Simulated Author's Rebuttal

2 responses · 0 unresolved

We thank the referee for the constructive feedback. We address each major comment below and will revise the manuscript to improve verifiability and analysis of the results.

read point-by-point responses
  1. Referee: [Abstract and §5 (benchmarks)] The central end-to-end latency claims (70--76% P50 reduction under queue pressure and 17% under Poisson) rest on benchmarks whose experimental setup, number of runs, statistical significance, error bars, and data exclusion rules are not detailed in the reported results. This directly affects verifiability of the claim that the reported ranking fidelity produces the observed gains.

    Authors: We agree that the experimental details require expansion for verifiability.
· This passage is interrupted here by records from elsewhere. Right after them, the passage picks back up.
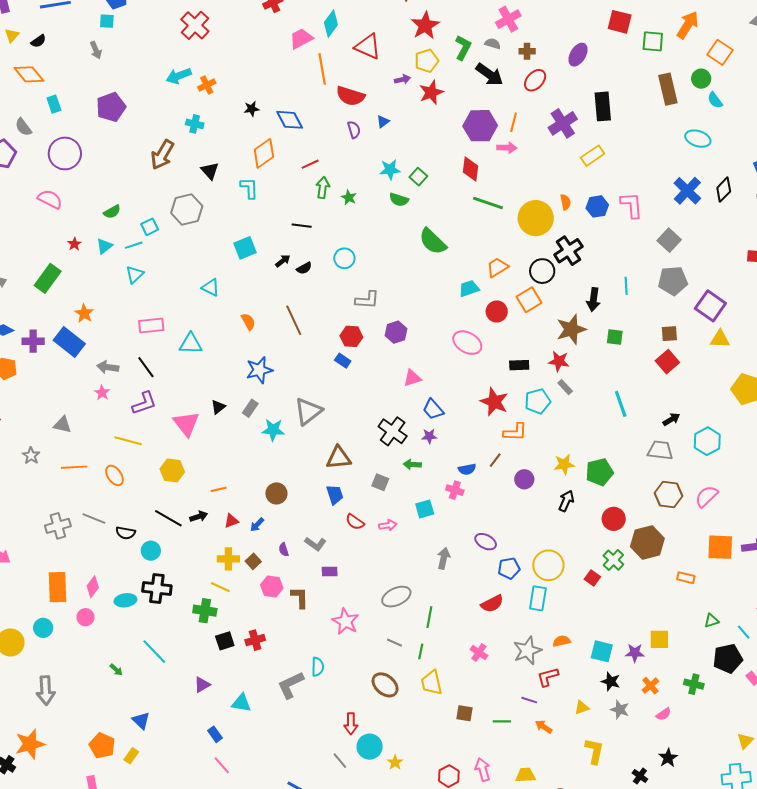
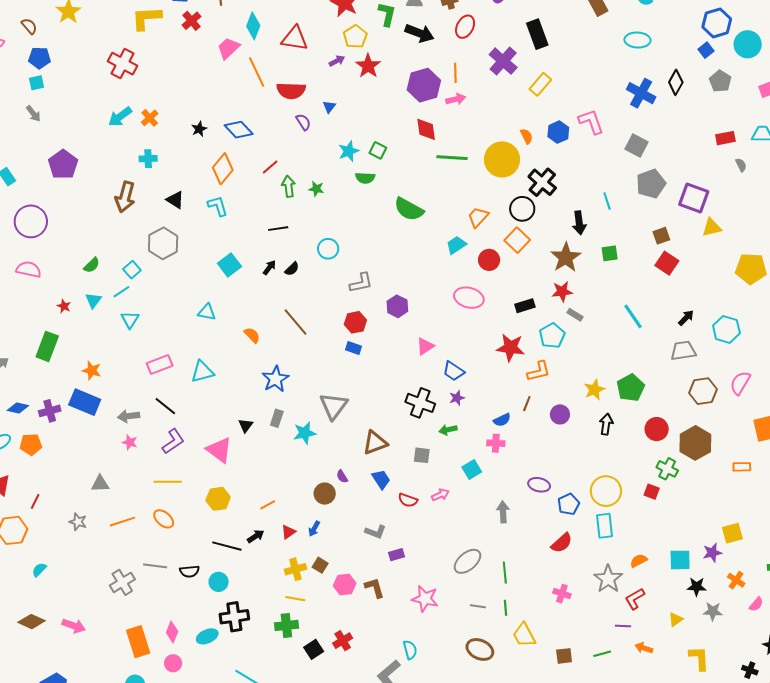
purple semicircle: (284, 550) -> (342, 476), moved

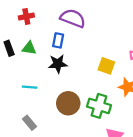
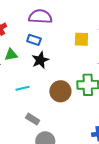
blue rectangle: (58, 40) -> (34, 40), turned -64
yellow square: (106, 66) -> (81, 39), moved

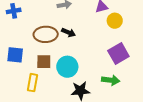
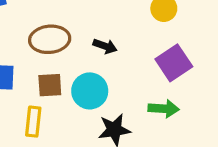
black arrow: (69, 32) -> (105, 46), moved

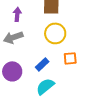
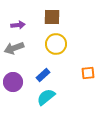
purple arrow: (17, 14) -> (18, 25), turned 80
orange square: (70, 58) -> (88, 73), moved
The revised §5 will explicitly state the number of independent runs (with random seeds), the method for assessing statistical significance (e.g., confidence intervals or paired tests), inclusion of error bars on all latency figures, and confirmation that no data were excluded beyond standard queue-completion filtering. These additions will directly support the latency claims. revision: yes

  2. Referee: [§4 (model evaluation) and §5 (end-to-end)] No ablation or sensitivity analysis is provided to demonstrate that the 62--96% in-distribution ranking fidelity is sufficient to deliver the claimed latency reductions when used for admission ordering, nor how performance degrades with lower fidelity (e.g., the 52--66% cross-distribution case).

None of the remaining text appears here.